Democrats nominated attorney Kathy Boockvar. As one of two targeted races in the state, she’s been touted by local Democrats such as Rep. Allyson Schwartz.
While Fitzpatrick has the upper hand, Boockvar’s candidacy has caused concern among Republicans. The National Republican Congressional Committee started attacking Boockvar — a sign that it knows this race could be competitive if it isn’t already.
Both committees have reserved millions of dollars in airtime in Philadelphia, and this race is the most likely recipient.
This is the most competitive and fought-over district in the state. It is a race that will be decided by a couple of points, no matter who is the victor.
Republicans view this seat as their white whale after failing to pick it up during a 2010 special election that propelled Critz to Congress. They overlooked it in the general election later that year, when attorney Keith Rothfus was their nominee for the first time.
Not anymore. The party has made every major effort to pick up this seat. Republicans redrew it to include more GOP-friendly territory after redistricting. They got behind Rothfus early this time around. They poured millions of dollars in resources into the district to air ads boosting their nominee.
To Critz’s credit, he’s endured more competitive races in the past two years than any other Member of Congress. After he won the special and general elections last cycle, he ran against Rep. Jason Altmire in the April primary. Each race cost millions of dollars.
This race has national implications as well. First, this district has a large elderly population and has more Medicare Part D enrollees than almost any other in the country. It will serve as a test for both parties pushing their respective Medicare messages to senior voters.
Second, this district will test how well a Democrat can run in a district that does not approve of the president. Critz will have to run several points — likely double digits — ahead of the top of the ticket to squeak out a victory.
Republicans redrew Holden’s 17th district to include mostly new and liberal territory for the Blue Dog. They stretched the district from his home in Schuylkill County northwest to the cities of Wilkes-Barre and Scranton.
The new district proved too difficult for Holden to keep. He lost his primary to Matt Cartwright, a telegenic attorney who married into one of the best-known local political families in northeastern Pennsylvania.
Now Cartwright is headed to Congress to represent this solidly Democratic district.
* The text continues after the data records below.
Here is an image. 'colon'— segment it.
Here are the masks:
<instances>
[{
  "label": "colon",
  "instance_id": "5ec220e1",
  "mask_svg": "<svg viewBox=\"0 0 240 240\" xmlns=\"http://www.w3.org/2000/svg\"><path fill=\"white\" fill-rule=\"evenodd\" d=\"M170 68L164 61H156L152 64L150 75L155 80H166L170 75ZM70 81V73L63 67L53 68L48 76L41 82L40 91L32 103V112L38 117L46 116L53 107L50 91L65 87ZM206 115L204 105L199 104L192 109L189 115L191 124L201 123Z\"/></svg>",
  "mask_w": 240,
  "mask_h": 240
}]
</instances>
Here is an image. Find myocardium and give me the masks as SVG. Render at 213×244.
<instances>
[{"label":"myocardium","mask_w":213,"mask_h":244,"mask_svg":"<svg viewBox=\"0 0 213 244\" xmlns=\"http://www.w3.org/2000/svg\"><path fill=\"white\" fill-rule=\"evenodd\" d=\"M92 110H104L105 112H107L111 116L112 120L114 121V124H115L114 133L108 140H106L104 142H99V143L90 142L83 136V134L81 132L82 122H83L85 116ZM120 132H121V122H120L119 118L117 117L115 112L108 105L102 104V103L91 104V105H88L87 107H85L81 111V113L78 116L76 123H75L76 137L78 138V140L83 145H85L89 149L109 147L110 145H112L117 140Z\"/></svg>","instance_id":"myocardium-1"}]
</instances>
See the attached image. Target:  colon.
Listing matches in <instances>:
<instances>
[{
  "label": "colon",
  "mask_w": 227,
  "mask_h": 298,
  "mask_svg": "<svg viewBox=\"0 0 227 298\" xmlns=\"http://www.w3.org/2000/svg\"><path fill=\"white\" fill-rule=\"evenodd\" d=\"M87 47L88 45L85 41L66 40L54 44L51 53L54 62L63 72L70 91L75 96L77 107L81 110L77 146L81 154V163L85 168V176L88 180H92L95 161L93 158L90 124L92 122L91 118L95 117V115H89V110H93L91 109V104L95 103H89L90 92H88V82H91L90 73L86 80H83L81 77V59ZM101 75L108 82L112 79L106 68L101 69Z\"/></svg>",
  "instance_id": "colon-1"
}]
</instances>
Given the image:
Manchin’s 2010 race to finish the term of the late Sen. Robert Byrd (D) was integral to any Senate majority calculation last cycle. That is not the case this time around.
His rematch against businessman John Raese (R) has barely registered on the national political radar. President Barack Obama has never been popular in West Virginia, and that’s why Manchin worked overtime to brand himself in a way that separates himself from the national party. It is hard to see why he would be more vulnerable this year than in the 2010 GOP wave.
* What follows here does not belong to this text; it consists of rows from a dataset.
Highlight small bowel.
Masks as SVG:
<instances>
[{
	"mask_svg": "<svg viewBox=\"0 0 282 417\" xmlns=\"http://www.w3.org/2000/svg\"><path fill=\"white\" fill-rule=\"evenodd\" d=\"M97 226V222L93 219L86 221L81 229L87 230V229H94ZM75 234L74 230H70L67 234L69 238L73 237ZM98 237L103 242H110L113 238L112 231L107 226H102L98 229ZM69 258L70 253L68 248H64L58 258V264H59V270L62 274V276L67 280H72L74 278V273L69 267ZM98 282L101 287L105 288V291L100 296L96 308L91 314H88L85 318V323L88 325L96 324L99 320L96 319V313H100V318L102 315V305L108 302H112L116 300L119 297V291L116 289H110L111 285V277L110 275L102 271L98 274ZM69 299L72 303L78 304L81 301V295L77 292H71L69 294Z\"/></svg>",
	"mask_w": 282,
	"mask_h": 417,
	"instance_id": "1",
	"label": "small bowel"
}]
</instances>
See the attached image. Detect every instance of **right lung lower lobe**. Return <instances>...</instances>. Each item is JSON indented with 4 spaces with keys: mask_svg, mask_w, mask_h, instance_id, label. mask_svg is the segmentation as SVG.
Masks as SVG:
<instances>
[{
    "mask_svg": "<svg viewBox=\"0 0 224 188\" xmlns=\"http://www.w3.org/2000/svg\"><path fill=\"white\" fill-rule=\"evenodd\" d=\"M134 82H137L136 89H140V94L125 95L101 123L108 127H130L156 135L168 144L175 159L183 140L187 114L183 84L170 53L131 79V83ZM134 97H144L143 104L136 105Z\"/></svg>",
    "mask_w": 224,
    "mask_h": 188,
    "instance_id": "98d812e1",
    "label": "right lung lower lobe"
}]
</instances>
Democrats point to Rahall’s double-digit victory in 2010 and are confident the seat will stay in their hands. At the same time, state and national operatives maintain they are not taking anything for granted.
The National Republican Congressional Committee has spent a sizable amount on negative advertising targeting Rahall, who faces state Del. Rick Snuffer (R). He is affable and has been on the air with clever television ads.
Rahall will have to run well ahead of President Barack Obama on the ballot here. But West Virginia voters are well-accustomed to splitting their tickets when it comes to federal races. And Democrats such as Rahall and Sen. Joe Manchin have been able to successfully carve out a brand separate from the national party.
At this point, Rahall appears to be on his way to a 19th term, but this is a race worth watching — the Republicans are.